|A view of Exeter Cathedral.|
Photo by Pengannel.
CC BY 2.0, via Wikimedia Commons.
Medieval churches were often infiltrated by rats and mice, as well as by birds in the high-up places. All those infiltrators needed controlling, and a cat was a useful creature to have around for the job. And it was a job: for many years in the fourteenth and fifteenth centuries, England’s Exeter Cathedral actually kept a cat on the payroll, and for a while the cathedral employed two cats.
Cathedral history—extremely abridged
The construction of a cathedral at Exeter began in the early twelfth century but was not complete until nearly 300 years later, in about 1400. Styles changed during those centuries, and the original Norman cathedral got a Gothic makeover halfway through. Today, the two Norman towers stand as a reminder of the building’s origins. Jumping ahead by 500 years, we come to 1942, when the cathedral was hit during a German air raid and its chapel of St. James was destroyed. The chapel’s reconstruction will become important to our cat story later.
The cathedral’s cats
|The cat door in the North Tower of Exeter Cathedral. |
By Richard Gillin. CC BY-SA 2.0 via flickr.
There is physical evidence from long ago of a working cat in the cathedral: see the cat hole in the door of the North Tower that allowed a cat access to the staircase inside. But we also have documentary evidence of Exeter Cathedral’s cats, in some records that survive from the years 1305 to 1467. These records are filled with interesting bits, including certain quarterly payments of 13 pence “to the custors and the cat” (custoribus et cato, if you’re doing it in Latin). Sometimes the phrasing indicated that payments were made to the custors “for the cat” (pro cato) rather than “and the cat.”

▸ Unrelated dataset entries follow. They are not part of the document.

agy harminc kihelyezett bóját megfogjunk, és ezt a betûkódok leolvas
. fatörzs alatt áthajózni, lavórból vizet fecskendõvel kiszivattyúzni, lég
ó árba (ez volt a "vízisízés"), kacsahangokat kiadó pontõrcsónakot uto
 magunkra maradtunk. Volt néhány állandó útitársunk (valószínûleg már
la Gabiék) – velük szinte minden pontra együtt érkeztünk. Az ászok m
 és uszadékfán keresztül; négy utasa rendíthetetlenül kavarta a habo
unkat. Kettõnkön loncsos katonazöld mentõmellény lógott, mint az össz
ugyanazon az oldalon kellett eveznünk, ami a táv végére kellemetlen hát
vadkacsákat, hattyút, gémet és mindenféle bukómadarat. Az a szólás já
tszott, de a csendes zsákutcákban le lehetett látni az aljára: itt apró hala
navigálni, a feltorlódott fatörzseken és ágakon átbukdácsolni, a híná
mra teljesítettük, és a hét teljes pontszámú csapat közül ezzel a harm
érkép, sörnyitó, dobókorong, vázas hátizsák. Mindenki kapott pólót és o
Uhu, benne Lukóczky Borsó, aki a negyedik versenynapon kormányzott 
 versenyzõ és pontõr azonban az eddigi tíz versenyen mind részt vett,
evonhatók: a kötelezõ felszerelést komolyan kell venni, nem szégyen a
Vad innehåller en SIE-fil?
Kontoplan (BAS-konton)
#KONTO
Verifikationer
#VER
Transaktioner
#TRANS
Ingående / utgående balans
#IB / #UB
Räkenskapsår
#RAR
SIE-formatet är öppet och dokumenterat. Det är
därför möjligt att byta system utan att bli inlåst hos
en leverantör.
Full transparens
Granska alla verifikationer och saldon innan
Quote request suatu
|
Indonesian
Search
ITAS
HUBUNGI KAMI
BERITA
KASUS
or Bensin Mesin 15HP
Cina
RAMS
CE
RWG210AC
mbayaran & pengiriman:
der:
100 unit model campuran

You will be wondering what on earth a “custor” is. Well, the custors worked in the cathedral and were in charge of things like “ringing for services, keeping visitors in order, and looking after vestments” (Cathedral Cat). They worked under the treasurer, who was responsible for the cathedral’s interior and furnishings and who got half of what was in the cathedral’s collecting boxes. Out of those funds, the treasurer had to pay people like the grave digger, the custors, the seamstress, and the cat.
It seems that the cathedral may have had a worsening rodent problem in the mid-fourteenth century. For a time between 1363 and 1366, the quarterly cat payment doubled to 26 pence, possibly indicating the addition of a second cat to the payroll.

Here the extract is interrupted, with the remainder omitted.